The insights in the White Paper have put paid to the assumption that overarching control mechanisms can work, putting the onsus on problem owners to solve these problems. There are proposals in the While Paper which accept the need for flexible and dynamic responsiveness to the local and real-world interface between the patient and their care provider. Many in the NHS will fail to understand this, and as in any organisational change process  there are some people who ‘don’t get it’.  By and large, failure to alter personal behaviours is a recognised barrier to implementing reforms, and many such people will need to be shown the door and encouraged to pursue other careers. The NHS often forgets to bury its dead and it frequently eats its young, meaning that failed bureaucrats get recycled and good ideas destroyed by a controlling culture.

I have immense confidence in the ability of the right people to solve the problems, (indeed of the ability of GPs to ‘get it’). There are also real challenges for the chief executives of the foundation trusts and other NHS providers to demonstrate the necessary leadership and management skills to drive out the costs and inefficiencies that are shot through the system; CEOs will be particularly challenged as they must now actually manage, and not simply administer a publicly funded entity and avoid rocking the boat.

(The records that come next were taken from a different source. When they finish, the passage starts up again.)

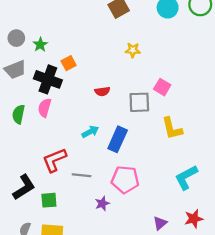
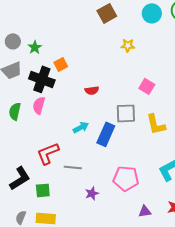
yellow star: (133, 50) -> (128, 45), moved
gray square: (139, 102) -> (126, 113), moved
pink pentagon: (125, 180) -> (126, 178), moved
purple triangle: (160, 223) -> (145, 211), turned 32

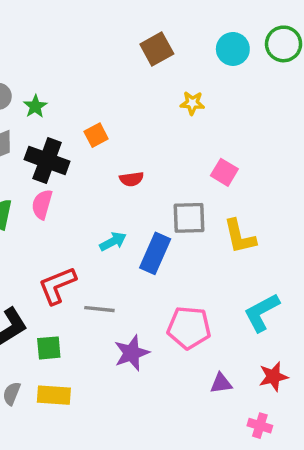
orange square: (61, 64) -> (96, 135), moved
purple star: (92, 193) -> (132, 353), size x1.5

There are too many quangos and other organisations around staffed with individuals from failed agencies so one must be vigilant to ensure that the delayering process does not just turn into a recycling exercise.

Want to know  more?

Charles Perrow’s important work, Complex Organisations, highlighted the hierarchical structure of professional organisations and asks important questions about how and why we construct overly complex organisations, and why they can become dysfunctional.